For medical large language models, the 2025-2026 period marked a transition from the "superhuman doctor" narrative toward a more mature and more humble evidence base. Real achievements exist: models reached expert level on standard exams and controlled vignettes (Med-Gemini at 91.1%, AMIE matching or exceeding physicians on the large majority of axes); measurable error reduction was demonstrated in real deployments such as Penda Health; and the documentation burden eased. But what remains unproven is just as instructive: an exam score does not guarantee clinical competence, combining a physician with AI does not automatically yield a better outcome, hallucination and de-skilling are measured real risks, and most of the evidence still comes from "near-clinical" simulation rather than the actual bedside.

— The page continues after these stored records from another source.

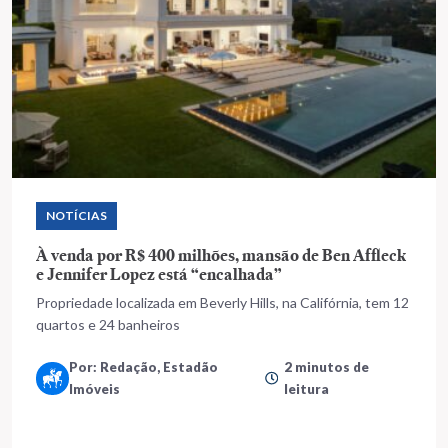
NOTÍCIAS
À venda por R$ 400 milhões, mansão de Ben Affleck
e Jennifer Lopez está “encalhada”
Propriedade localizada em Beverly Hills, na Califórnia, tem 12
quartos e 24 banheiros
Por: Redação, Estadão
2 minutos de
Imóveis
leitura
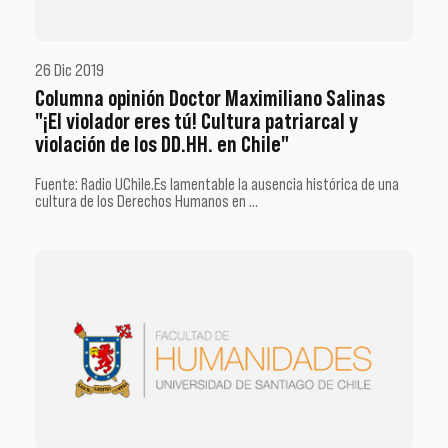
26 Dic 2019
Columna opinión Doctor Maximiliano Salinas
"¡El violador eres tú! Cultura patriarcal y
violación de los DD.HH. en Chile"
Fuente: Radio UChile.Es lamentable la ausencia histórica de una
cultura de los Derechos Humanos en …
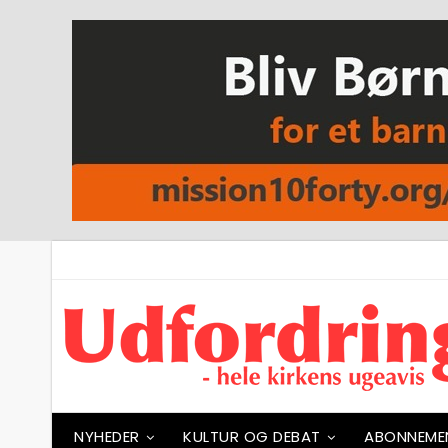
NYHEDER
KULTUR OG DEBAT
ABONNEME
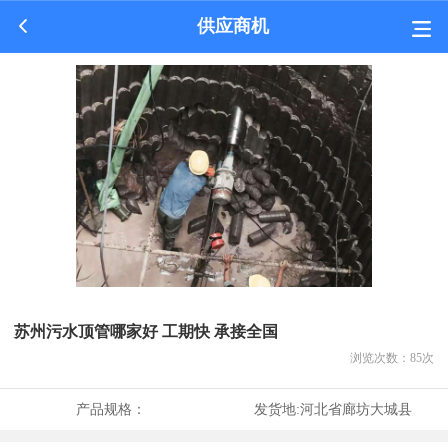
供应商机
苏州污水顶管哪家好 工期快 承接全国
浏览次数：
85
次
产品规格：
发货地:
河北省廊坊大城县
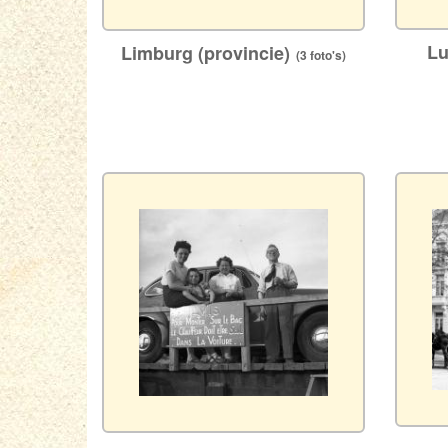
Lu
Limburg (provincie)
(3 foto's)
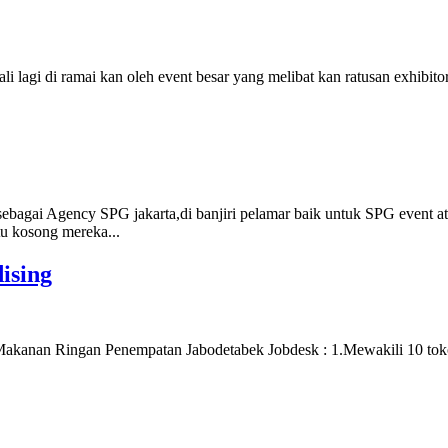
agi di ramai kan oleh event besar yang melibat kan ratusan exhibitor
ebagai Agency SPG jakarta,di banjiri pelamar baik untuk SPG event 
u kosong mereka...
ising
kanan Ringan Penempatan Jabodetabek Jobdesk : 1.Mewakili 10 toko/o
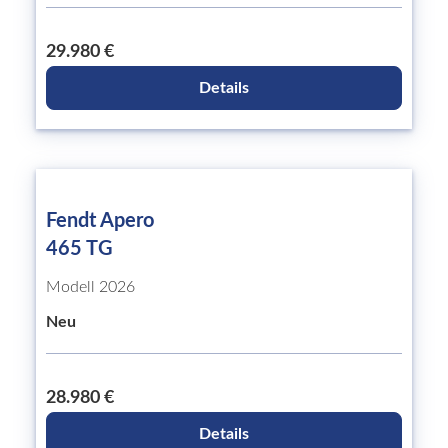
29.980 €
Details
Fendt Apero
465 TG
Modell 2026
Neu
28.980 €
Details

The practical takeaway is clear: today, LLMs deliver their greatest value as tools that support the physician rather than replace them — running quietly in the background, with their output always verified by an expert. The central engineering question in this field is no longer "how smart is the model?" but "how can humans and AI work together safely?" The answer lies not in the model's parameter count, but in the design of the clinical workflow and its oversight.

References

Bedi S, et al. Human–large language model collaboration in clinical medicine: a systematic review and meta-analysis. npj Digital Medicine. 2026. site
Goh E, et al. Large Language Model Influence on Diagnostic Reasoning: A Randomized Clinical Trial. JAMA Network Open. 2024;7(10):e2440969. site
McDuff D, et al. Towards conversational diagnostic artificial intelligence (AMIE). Nature. 2025. site
Google DeepMind. A large language model for complex cardiology care (AMIE). Nature Medicine. 2026. site
Comparative meta-analysis. Comparing Diagnostic Accuracy of Clinical Professionals and Large Language Models. JMIR Medical Informatics. 2025. site
Saab K, et al. Capabilities of Gemini Models in Medicine (Med-Gemini). arXiv 2404.18416. 2024. site
Google Research. MedGemma: our most capable open models for health AI development. Google Research Blog. 2025. site
OpenAI. Introducing HealthBench (GPT-5 HealthBench Hard). OpenAI. 2025. site
Korom R, et al. AI-based Clinical Decision Support for Primary Care: A Real-World Study (Penda Health). arXiv 2507.16947. 2025. site
Budzyń K, et al. Endoscopist deskilling risk after exposure to artificial intelligence in colonoscopy. The Lancet Gastroenterology & Hepatology. 2025. site
World Health Organization (WHO). AI ethics and governance guidance for large multi-modal models. WHO News. 2024. site
Pandya A, et al. MedHallu: A Benchmark for Detecting Medical Hallucinations in LLMs. arXiv 2502.14302. 2025. site

Disclaimer: This content is for educational and informational purposes only and does not substitute for diagnosis or treatment decisions. Medical outputs from large language models should always be verified by a competent physician; these models should not be used as autonomous clinical decision-making tools.